# NCEES practice exam #11



## Gman (Mar 22, 2021)

Could someone please explain to me why the solution is calculating Van phase voltage using Wye connected formula? Isn't VAB=12.5KV the phase voltage for the delta connection?? Much appreciated


----------



## DLD PE (Mar 22, 2021)

Please click on the "search" tool in the upper right. You will find the answer since this problem (and pretty much all the NCEES practice exam problems) has been discussed here at some point in the past.

Also, NCEES changed the numbering, so for example #11, search "NCEES 111" and for the afternoon problems, search "NCEES 511."


----------



## akyip (Mar 22, 2021)

It is typical to use a per-phase line-to-neutral circuit analysis when dealing with 3-phase circuit analysis. When you have a wye load or source, the wye per-phase values are the line-to-neutral values, so there is no need to convert.

But when you have a delta load or source, the delta per-phase values are line-to-line values. You always want to use line-to-neutral values when doing per-phase line-to-neutral circuit analysis. This is why the delta load's phase-to-neutral voltage is used.


----------



## Zach Stone P.E. (Mar 22, 2021)

Gman said:


> Could someone please explain to me why the solution is calculating Van phase voltage using Wye connected formula?



The solution is using a single-phase equivalent circuit model to solve the problem, but the solution does not show the single-phase equivalent circuit so it is easy to miss it if you are not already familiar with applying it.

In order to use the single-phase equivalent circuit, you need to use one phase of a wye connected source, providing power to one phase of a wye connected load, through the line impedance.

If the source or load are delta connected, you'll need to convert them to their wye equivalents first, before using one phase of each in the single-phase equivalent circuit.
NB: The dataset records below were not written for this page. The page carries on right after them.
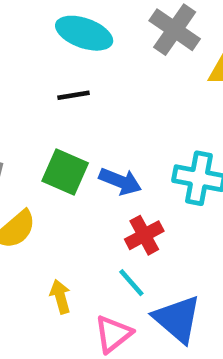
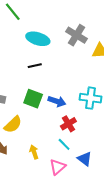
blue triangle: (177, 319) -> (85, 159), size x0.7

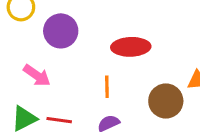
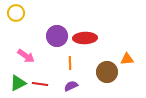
purple circle: (61, 31) -> (57, 36), moved

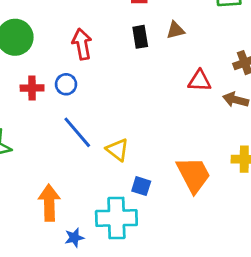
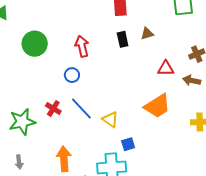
red cross: (32, 88) -> (53, 108), moved, turned 35
orange trapezoid: (193, 175) -> (157, 106), moved, turned 88
blue square: (141, 186) -> (128, 144), turned -32

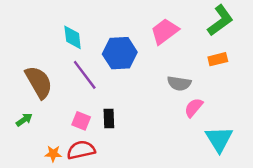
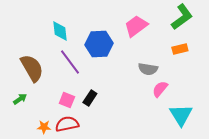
black rectangle: (109, 118) -> (90, 98), turned 35

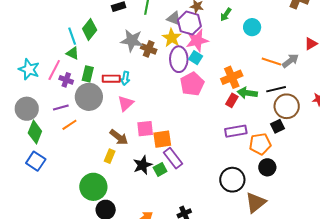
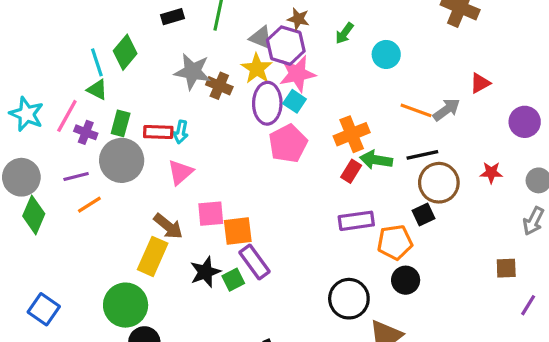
yellow rectangle: (110, 156) -> (153, 256), size x1.6
blue square: (36, 161) -> (44, 309), moved

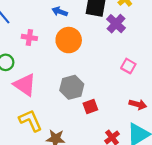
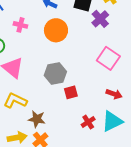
pink square: (128, 66) -> (108, 58), size x1.6
yellow L-shape: (30, 121) -> (15, 101), turned -45

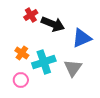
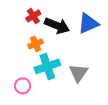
blue triangle: (82, 38) -> (88, 23), moved
orange cross: (22, 53) -> (35, 44), moved, turned 32

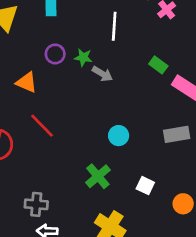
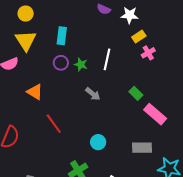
purple circle: (55, 54) -> (61, 63), moved
green star: (83, 57) -> (81, 64), moved
red line: (42, 126) -> (54, 124), moved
> Isn't VAB=12.5KV the phase voltage for the delta connection?? Much appreciated



Yes, the phase voltage across the A-phase of the delta connected load is VAB=12.5KV. However, you cannot use this value directly in the single-phase equivalent circuit because it is the phase voltage across a delta connection.


----------



## kris7o2 (Jun 16, 2021)

Hi, 

Is this formula correct

Since Vab = Van + VaA 

however, shouldn't it be Vab = Vna + VaA 

where Van = - Vna (or does reversing little a with the neutral matter?)


----------



## kris7o2 (Jun 26, 2021)

Also, is Zach is there any type of visualization for the single-phase equivalent circuit?


----------



## Zach Stone P.E. (Jun 27, 2021)

kris7o2 said:


> Also, is Zach is there any type of visualization for the single-phase equivalent circuit?
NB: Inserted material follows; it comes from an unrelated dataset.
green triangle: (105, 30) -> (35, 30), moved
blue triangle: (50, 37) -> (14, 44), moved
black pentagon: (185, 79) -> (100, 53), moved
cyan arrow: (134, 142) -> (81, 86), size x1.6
Sure. This is directly from our live class on circuit analysis:


----------



## kris7o2 (Jun 27, 2021)

Thanks much Zach.

I am still a little confused though. Is the little a and big A on the right side ( mean shouldn't the big A be on the left of the load, and the little a be on the right-hand side of the load)? I'm also confused on the right-hand side of the circuit because the problem shows a delta load, and the illustration provided shows little a, load, and a little n (neutral). Are we supposed to convert the delta load to a wye load so that we have the ability to have the little n (neutral) after the load?


----------



## akyip (Jun 28, 2021)

kris7o2 said:


> Thanks much Zach.
> 
> I am still a little confused though. Is the little a and big A on the right side ( mean shouldn't the big A be on the left of the load, and the little a be on the right-hand side of the load)? I'm also confused on the right-hand side of the circuit because the problem shows a delta load, and the illustration provided shows little a, load, and a little n (neutral). Are we supposed to convert the delta load to a wye load so that we have the ability to have the little n (neutral) after the load?


kris702:

I think Zach's diagram was just an example and does not necessarily reflect the designations given in problem 111. In any case, an equivalent 1-phase or per-phase circuit analysis is done by using the line-to-neutral versions of the sources and loads, regardless of how the sources and loads are actually connected.

This means that if the sources/loads are already connected in Y, you do not need to do any conversion since the Y connection is already line-to-neutral. But if the sources/loads are connected in delta, you need to use the Y equivalent by converting line-to-line voltages to line-to-neutral and delta impedances to Y impedances.


----------